The ORR was 64% for amivantamab–chemotherapy and 63% for amivantamab–lazertinib–chemotherapy versus 36% for chemotherapy (p<0.001 for both). OS data are immature, but interim analysis demonstrated an HR of 0.77 (95% CI 0.49–1.21) for amivantamab–chemotherapy versus chemotherapy and an HR of 0.96 (95% CI 0.67–1.35) for amivantamab–lazertinib–chemotherapy versus chemotherapy. Median intracranial PFS was 12.5 months for amivantamab–chemotherapy and 12.8 months for amivantamab–lazertinib–chemotherapy versus 8.3 months for chemotherapy (HRs of 0.55 and 0.58; p=0.001 and p<0.001, respectively). Grade ≥3 haematological toxicity was common with the triple combination, namely, neutropenia (55%), thrombocytopenia (37%) and leukopenia (27%), which necessitated a dosing schedule change. In the amivantamab–chemotherapy group, the most common grade ≥3 AEs were neutropenia (45%), leukopenia (20%) and thrombocytopenia (15%).

“It appears, based on these data, that combinations adding amivantamab and amivantamab/lazertinib to chemotherapy lead to clinically meaningful improvements in PFS and ORR over our current standard of care, but come at the cost of increased toxicities. The improvements in intracranial PFS in particular are encouraging, as we have limited treatment options for patients with CNS progression on osimertinib, but the added risks will need to be considered carefully when selecting patients who may benefit from this approach,” continues Piotrowska. The study findings confirm the efficacy of the combination of amivantamab plus chemotherapy seen in the PAPILLON trial in advanced NSCLC and EGFR exon 20 insertion mutations also presented at the ESMO Congress 2023.

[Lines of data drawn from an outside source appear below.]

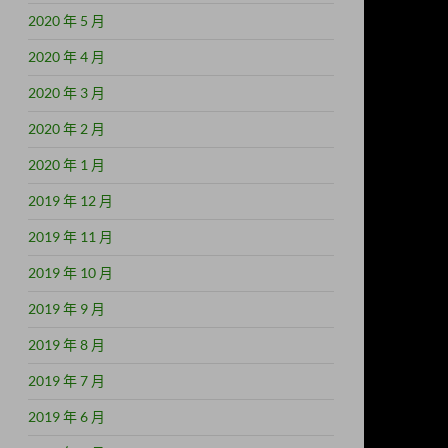
2020 年 5 月
2020 年 4 月
2020 年 3 月
2020 年 2 月
2020 年 1 月
2019 年 12 月
2019 年 11 月
2019 年 10 月
2019 年 9 月
2019 年 8 月
2019 年 7 月
2019 年 6 月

For EGFR-mutated (ex19del or L858R) NSCLC, Piotrowska emphasises that the results of the MARIPOSA trials must be put into context with each other and with other new data, including findings from the FLAURA2 trial (NCT04035486) presented at the 2023 World Conference on Lung Cancer. “Instead of looking at each trial individually, a broad view of the treatment landscape is now needed, considering the various available options and the optimal sequence, which may not be the same for every patient. If we use amivantamab–lazertinib in the first-line setting as in MARIPOSA, then the combination in MARIPOSA-2 will not be appropriate after relapse. For example, we may choose to use the approved osimertinib regimen in the first line, with or without chemotherapy, then consider an amivantamab combination second line.”

Further investigations of resistance mechanisms may provide information on biomarkers that can guide clinical decision making and may aid in the development of more new treatments. The ongoing phase II SAVANNAH study is evaluating the combination of osimertinib with the selective MET TKI, savolitinib, in patients with MET-mediated resistance to osimertinib (NCT03778229), while the phase III SAFFRON trial is investigating osimertinib–savolitinib versus platinum-doublet chemotherapy in the same patient population (NCT05261399). Piotrowska also points to new fourth-generation TKIs that target resistance mediated by EGFR C797S as an alternative direction to improve on the success of osimertinib and highlights the development of antibody–drug conjugates, such as patritumab deruxtecan, as another interesting avenue following progression on EGFR TKI treatment. “The complexity of treating EGFR-mutated NSCLC increases as exciting new trial data are published, but expanding available treatment options can only be a good thing for our patients,” concludes Piotrowska.